-- What you need to do --
From the first line of the material to the line containing "démangeaison", inclusive, write out each line exactly, leaving out the pictures.

-- Record extracts --

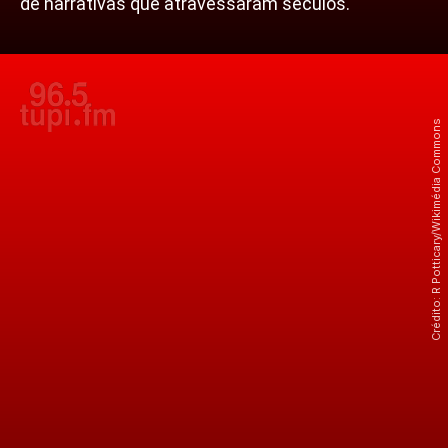
de narrativas que atravessaram séculos.
Crédito: R Potticary/Wikimédia Commons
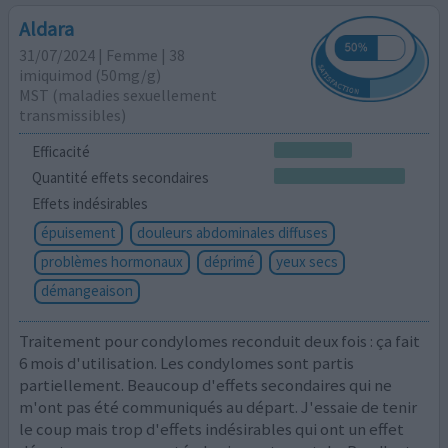
Aldara
31/07/2024 | Femme | 38
imiquimod (50mg/g)
MST (maladies sexuellement
transmissibles)
Efficacité
Quantité effets secondaires
Effets indésirables
épuisement
douleurs abdominales diffuses
problèmes hormonaux
déprimé
yeux secs
démangeaison
Traitement pour condylomes reconduit deux fois : ça fait
6 mois d'utilisation. Les condylomes sont partis
partiellement. Beaucoup d'effets secondaires qui ne
m'ont pas été communiqués au départ. J'essaie de tenir
le coup mais trop d'effets indésirables qui ont un effet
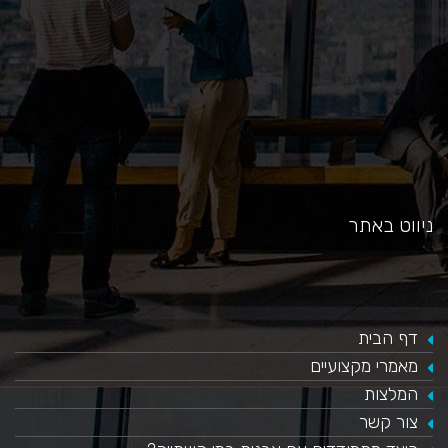
ניווט באתר
דף הבית
מאמרי מקצועיים
המלצות
צור קשר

-- Solution to this task --
de narrativas que atravessaram séculos.
Crédito: R Potticary/Wikimédia Commons
Aldara
31/07/2024 | Femme | 38
imiquimod (50mg/g)
MST (maladies sexuellement
transmissibles)
Efficacité
Quantité effets secondaires
Effets indésirables
épuisement
douleurs abdominales diffuses
problèmes hormonaux
déprimé
yeux secs
démangeaison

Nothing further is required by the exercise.